WHAT YOU HAVE TO DO
All the data must be output exactly as given.

RECORDS SUPPLIED

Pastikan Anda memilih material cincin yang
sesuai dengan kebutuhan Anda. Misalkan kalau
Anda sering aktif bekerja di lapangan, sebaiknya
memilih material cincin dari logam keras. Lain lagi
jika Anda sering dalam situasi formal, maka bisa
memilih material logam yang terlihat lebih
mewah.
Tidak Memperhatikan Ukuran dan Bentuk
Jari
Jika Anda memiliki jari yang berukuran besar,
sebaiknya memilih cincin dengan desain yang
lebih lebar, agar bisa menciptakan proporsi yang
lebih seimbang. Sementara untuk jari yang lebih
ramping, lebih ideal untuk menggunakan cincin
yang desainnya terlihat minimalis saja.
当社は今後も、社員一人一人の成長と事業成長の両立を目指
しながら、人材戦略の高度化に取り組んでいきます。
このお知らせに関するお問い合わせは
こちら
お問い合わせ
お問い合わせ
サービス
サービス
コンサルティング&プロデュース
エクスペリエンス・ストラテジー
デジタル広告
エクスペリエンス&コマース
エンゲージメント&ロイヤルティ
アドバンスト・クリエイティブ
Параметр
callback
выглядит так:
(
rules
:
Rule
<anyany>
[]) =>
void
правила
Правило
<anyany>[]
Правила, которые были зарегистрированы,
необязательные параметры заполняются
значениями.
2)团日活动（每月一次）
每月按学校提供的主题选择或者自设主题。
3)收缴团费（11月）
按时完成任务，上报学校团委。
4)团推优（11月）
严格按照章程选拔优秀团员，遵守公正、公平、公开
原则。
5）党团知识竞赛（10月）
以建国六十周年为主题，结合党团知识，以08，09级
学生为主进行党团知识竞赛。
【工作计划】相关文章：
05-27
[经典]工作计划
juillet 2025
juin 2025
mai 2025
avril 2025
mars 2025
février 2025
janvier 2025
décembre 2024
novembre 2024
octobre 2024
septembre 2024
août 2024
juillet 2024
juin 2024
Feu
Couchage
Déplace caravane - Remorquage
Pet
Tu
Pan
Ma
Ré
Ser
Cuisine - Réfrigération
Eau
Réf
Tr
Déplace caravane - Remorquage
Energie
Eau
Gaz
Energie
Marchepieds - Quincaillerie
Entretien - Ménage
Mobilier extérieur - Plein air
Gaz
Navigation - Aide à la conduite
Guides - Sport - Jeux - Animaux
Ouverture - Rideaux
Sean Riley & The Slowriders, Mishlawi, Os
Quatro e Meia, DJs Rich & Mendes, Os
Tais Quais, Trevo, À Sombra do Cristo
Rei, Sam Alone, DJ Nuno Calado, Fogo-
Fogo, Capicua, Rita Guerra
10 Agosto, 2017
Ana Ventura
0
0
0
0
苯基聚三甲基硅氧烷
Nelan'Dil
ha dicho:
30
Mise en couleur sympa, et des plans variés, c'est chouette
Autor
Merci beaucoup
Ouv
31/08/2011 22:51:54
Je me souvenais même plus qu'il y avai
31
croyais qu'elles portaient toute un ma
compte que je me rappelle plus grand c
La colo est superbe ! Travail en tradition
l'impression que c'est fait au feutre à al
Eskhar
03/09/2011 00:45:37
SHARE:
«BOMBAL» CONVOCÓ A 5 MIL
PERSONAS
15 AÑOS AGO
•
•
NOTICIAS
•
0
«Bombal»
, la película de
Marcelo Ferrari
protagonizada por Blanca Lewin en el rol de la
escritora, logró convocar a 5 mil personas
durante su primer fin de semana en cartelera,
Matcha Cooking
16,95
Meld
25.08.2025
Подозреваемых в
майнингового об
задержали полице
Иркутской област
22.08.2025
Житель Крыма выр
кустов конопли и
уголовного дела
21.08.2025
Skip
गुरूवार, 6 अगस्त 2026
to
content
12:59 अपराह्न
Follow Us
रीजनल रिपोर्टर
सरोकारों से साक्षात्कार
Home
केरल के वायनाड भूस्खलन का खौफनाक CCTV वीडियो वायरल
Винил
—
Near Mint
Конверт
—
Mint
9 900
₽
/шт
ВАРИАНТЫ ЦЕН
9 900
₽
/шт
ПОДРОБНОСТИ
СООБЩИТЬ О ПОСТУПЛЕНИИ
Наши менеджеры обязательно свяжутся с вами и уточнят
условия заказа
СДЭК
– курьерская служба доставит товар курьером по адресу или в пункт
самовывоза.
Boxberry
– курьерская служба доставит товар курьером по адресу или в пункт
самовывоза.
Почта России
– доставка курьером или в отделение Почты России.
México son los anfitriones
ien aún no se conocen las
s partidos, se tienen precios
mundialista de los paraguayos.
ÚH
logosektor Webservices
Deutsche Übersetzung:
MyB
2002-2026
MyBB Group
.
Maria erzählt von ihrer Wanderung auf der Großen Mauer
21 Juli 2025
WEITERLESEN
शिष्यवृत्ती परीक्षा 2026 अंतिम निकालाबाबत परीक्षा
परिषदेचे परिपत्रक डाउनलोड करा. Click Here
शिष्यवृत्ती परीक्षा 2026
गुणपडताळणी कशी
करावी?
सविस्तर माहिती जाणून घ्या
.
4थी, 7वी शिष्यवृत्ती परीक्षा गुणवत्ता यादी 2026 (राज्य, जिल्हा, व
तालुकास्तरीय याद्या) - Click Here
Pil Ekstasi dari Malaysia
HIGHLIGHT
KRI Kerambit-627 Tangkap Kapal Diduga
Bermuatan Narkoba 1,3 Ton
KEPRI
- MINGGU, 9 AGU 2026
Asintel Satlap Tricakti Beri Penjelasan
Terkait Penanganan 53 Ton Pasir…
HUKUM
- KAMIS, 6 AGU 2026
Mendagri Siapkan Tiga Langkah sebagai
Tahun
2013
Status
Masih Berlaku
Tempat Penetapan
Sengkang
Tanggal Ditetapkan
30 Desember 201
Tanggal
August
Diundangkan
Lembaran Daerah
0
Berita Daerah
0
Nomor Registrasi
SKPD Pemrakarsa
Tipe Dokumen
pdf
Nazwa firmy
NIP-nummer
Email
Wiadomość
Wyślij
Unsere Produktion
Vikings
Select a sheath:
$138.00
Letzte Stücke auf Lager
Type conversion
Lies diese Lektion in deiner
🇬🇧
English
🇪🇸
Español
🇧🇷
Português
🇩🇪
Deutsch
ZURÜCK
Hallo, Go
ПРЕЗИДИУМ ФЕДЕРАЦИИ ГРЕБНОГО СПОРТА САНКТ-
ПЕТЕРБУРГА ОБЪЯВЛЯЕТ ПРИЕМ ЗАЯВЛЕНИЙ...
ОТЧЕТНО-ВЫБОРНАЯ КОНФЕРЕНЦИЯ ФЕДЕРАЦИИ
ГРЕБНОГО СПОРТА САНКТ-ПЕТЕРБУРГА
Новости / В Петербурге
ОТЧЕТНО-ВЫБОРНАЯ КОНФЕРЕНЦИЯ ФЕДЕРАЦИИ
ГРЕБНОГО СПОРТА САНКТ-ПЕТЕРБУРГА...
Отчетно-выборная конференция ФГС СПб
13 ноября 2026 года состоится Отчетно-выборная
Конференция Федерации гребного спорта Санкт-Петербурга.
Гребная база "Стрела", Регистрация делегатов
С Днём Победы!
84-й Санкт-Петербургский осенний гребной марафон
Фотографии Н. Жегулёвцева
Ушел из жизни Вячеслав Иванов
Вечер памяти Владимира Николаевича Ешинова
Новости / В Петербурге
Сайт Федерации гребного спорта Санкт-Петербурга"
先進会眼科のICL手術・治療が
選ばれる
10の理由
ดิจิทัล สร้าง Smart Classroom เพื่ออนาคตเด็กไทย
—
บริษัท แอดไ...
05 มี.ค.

RESPONSE
Pastikan Anda memilih material cincin yang
sesuai dengan kebutuhan Anda. Misalkan kalau
Anda sering aktif bekerja di lapangan, sebaiknya
memilih material cincin dari logam keras. Lain lagi
jika Anda sering dalam situasi formal, maka bisa
memilih material logam yang terlihat lebih
mewah.
Tidak Memperhatikan Ukuran dan Bentuk
Jari
Jika Anda memiliki jari yang berukuran besar,
sebaiknya memilih cincin dengan desain yang
lebih lebar, agar bisa menciptakan proporsi yang
lebih seimbang. Sementara untuk jari yang lebih
ramping, lebih ideal untuk menggunakan cincin
yang desainnya terlihat minimalis saja.
当社は今後も、社員一人一人の成長と事業成長の両立を目指
しながら、人材戦略の高度化に取り組んでいきます。
このお知らせに関するお問い合わせは
こちら
お問い合わせ
お問い合わせ
サービス
サービス
コンサルティング&プロデュース
エクスペリエンス・ストラテジー
デジタル広告
エクスペリエンス&コマース
エンゲージメント&ロイヤルティ
アドバンスト・クリエイティブ
Параметр
callback
выглядит так:
(
rules
:
Rule
<anyany>
[]) =>
void
правила
Правило
<anyany>[]
Правила, которые были зарегистрированы,
необязательные параметры заполняются
значениями.
2)团日活动（每月一次）
每月按学校提供的主题选择或者自设主题。
3)收缴团费（11月）
按时完成任务，上报学校团委。
4)团推优（11月）
严格按照章程选拔优秀团员，遵守公正、公平、公开
原则。
5）党团知识竞赛（10月）
以建国六十周年为主题，结合党团知识，以08，09级
学生为主进行党团知识竞赛。
【工作计划】相关文章：
05-27
[经典]工作计划
juillet 2025
juin 2025
mai 2025
avril 2025
mars 2025
février 2025
janvier 2025
décembre 2024
novembre 2024
octobre 2024
septembre 2024
août 2024
juillet 2024
juin 2024
Feu
Couchage
Déplace caravane - Remorquage
Pet
Tu
Pan
Ma
Ré
Ser
Cuisine - Réfrigération
Eau
Réf
Tr
Déplace caravane - Remorquage
Energie
Eau
Gaz
Energie
Marchepieds - Quincaillerie
Entretien - Ménage
Mobilier extérieur - Plein air
Gaz
Navigation - Aide à la conduite
Guides - Sport - Jeux - Animaux
Ouverture - Rideaux
Sean Riley & The Slowriders, Mishlawi, Os
Quatro e Meia, DJs Rich & Mendes, Os
Tais Quais, Trevo, À Sombra do Cristo
Rei, Sam Alone, DJ Nuno Calado, Fogo-
Fogo, Capicua, Rita Guerra
10 Agosto, 2017
Ana Ventura
0
0
0
0
苯基聚三甲基硅氧烷
Nelan'Dil
ha dicho:
30
Mise en couleur sympa, et des plans variés, c'est chouette
Autor
Merci beaucoup
Ouv
31/08/2011 22:51:54
Je me souvenais même plus qu'il y avai
31
croyais qu'elles portaient toute un ma
compte que je me rappelle plus grand c
La colo est superbe ! Travail en tradition
l'impression que c'est fait au feutre à al
Eskhar
03/09/2011 00:45:37
SHARE:
«BOMBAL» CONVOCÓ A 5 MIL
PERSONAS
15 AÑOS AGO
•
•
NOTICIAS
•
0
«Bombal»
, la película de
Marcelo Ferrari
protagonizada por Blanca Lewin en el rol de la
escritora, logró convocar a 5 mil personas
durante su primer fin de semana en cartelera,
Matcha Cooking
16,95
Meld
25.08.2025
Подозреваемых в
майнингового об
задержали полице
Иркутской област
22.08.2025
Житель Крыма выр
кустов конопли и
уголовного дела
21.08.2025
Skip
गुरूवार, 6 अगस्त 2026
to
content
12:59 अपराह्न
Follow Us
रीजनल रिपोर्टर
सरोकारों से साक्षात्कार
Home
केरल के वायनाड भूस्खलन का खौफनाक CCTV वीडियो वायरल
Винил
—
Near Mint
Конверт
—
Mint
9 900
₽
/шт
ВАРИАНТЫ ЦЕН
9 900
₽
/шт
ПОДРОБНОСТИ
СООБЩИТЬ О ПОСТУПЛЕНИИ
Наши менеджеры обязательно свяжутся с вами и уточнят
условия заказа
СДЭК
– курьерская служба доставит товар курьером по адресу или в пункт
самовывоза.
Boxberry
– курьерская служба доставит товар курьером по адресу или в пункт
самовывоза.
Почта России
– доставка курьером или в отделение Почты России.
México son los anfitriones
ien aún no se conocen las
s partidos, se tienen precios
mundialista de los paraguayos.
ÚH
logosektor Webservices
Deutsche Übersetzung:
MyB
2002-2026
MyBB Group
.
Maria erzählt von ihrer Wanderung auf der Großen Mauer
21 Juli 2025
WEITERLESEN
शिष्यवृत्ती परीक्षा 2026 अंतिम निकालाबाबत परीक्षा
परिषदेचे परिपत्रक डाउनलोड करा. Click Here
शिष्यवृत्ती परीक्षा 2026
गुणपडताळणी कशी
करावी?
सविस्तर माहिती जाणून घ्या
.
4थी, 7वी शिष्यवृत्ती परीक्षा गुणवत्ता यादी 2026 (राज्य, जिल्हा, व
तालुकास्तरीय याद्या) - Click Here
Pil Ekstasi dari Malaysia
HIGHLIGHT
KRI Kerambit-627 Tangkap Kapal Diduga
Bermuatan Narkoba 1,3 Ton
KEPRI
- MINGGU, 9 AGU 2026
Asintel Satlap Tricakti Beri Penjelasan
Terkait Penanganan 53 Ton Pasir…
HUKUM
- KAMIS, 6 AGU 2026
Mendagri Siapkan Tiga Langkah sebagai
Tahun
2013
Status
Masih Berlaku
Tempat Penetapan
Sengkang
Tanggal Ditetapkan
30 Desember 201
Tanggal
August
Diundangkan
Lembaran Daerah
0
Berita Daerah
0
Nomor Registrasi
SKPD Pemrakarsa
Tipe Dokumen
pdf
Nazwa firmy
NIP-nummer
Email
Wiadomość
Wyślij
Unsere Produktion
Vikings
Select a sheath:
$138.00
Letzte Stücke auf Lager
Type conversion
Lies diese Lektion in deiner
🇬🇧
English
🇪🇸
Español
🇧🇷
Português
🇩🇪
Deutsch
ZURÜCK
Hallo, Go
ПРЕЗИДИУМ ФЕДЕРАЦИИ ГРЕБНОГО СПОРТА САНКТ-
ПЕТЕРБУРГА ОБЪЯВЛЯЕТ ПРИЕМ ЗАЯВЛЕНИЙ...
ОТЧЕТНО-ВЫБОРНАЯ КОНФЕРЕНЦИЯ ФЕДЕРАЦИИ
ГРЕБНОГО СПОРТА САНКТ-ПЕТЕРБУРГА
Новости / В Петербурге
ОТЧЕТНО-ВЫБОРНАЯ КОНФЕРЕНЦИЯ ФЕДЕРАЦИИ
ГРЕБНОГО СПОРТА САНКТ-ПЕТЕРБУРГА...
Отчетно-выборная конференция ФГС СПб
13 ноября 2026 года состоится Отчетно-выборная
Конференция Федерации гребного спорта Санкт-Петербурга.
Гребная база "Стрела", Регистрация делегатов
С Днём Победы!
84-й Санкт-Петербургский осенний гребной марафон
Фотографии Н. Жегулёвцева
Ушел из жизни Вячеслав Иванов
Вечер памяти Владимира Николаевича Ешинова
Новости / В Петербурге
Сайт Федерации гребного спорта Санкт-Петербурга"
先進会眼科のICL手術・治療が
選ばれる
10の理由
ดิจิทัล สร้าง Smart Classroom เพื่ออนาคตเด็กไทย
—
บริษัท แอดไ...
05 มี.ค.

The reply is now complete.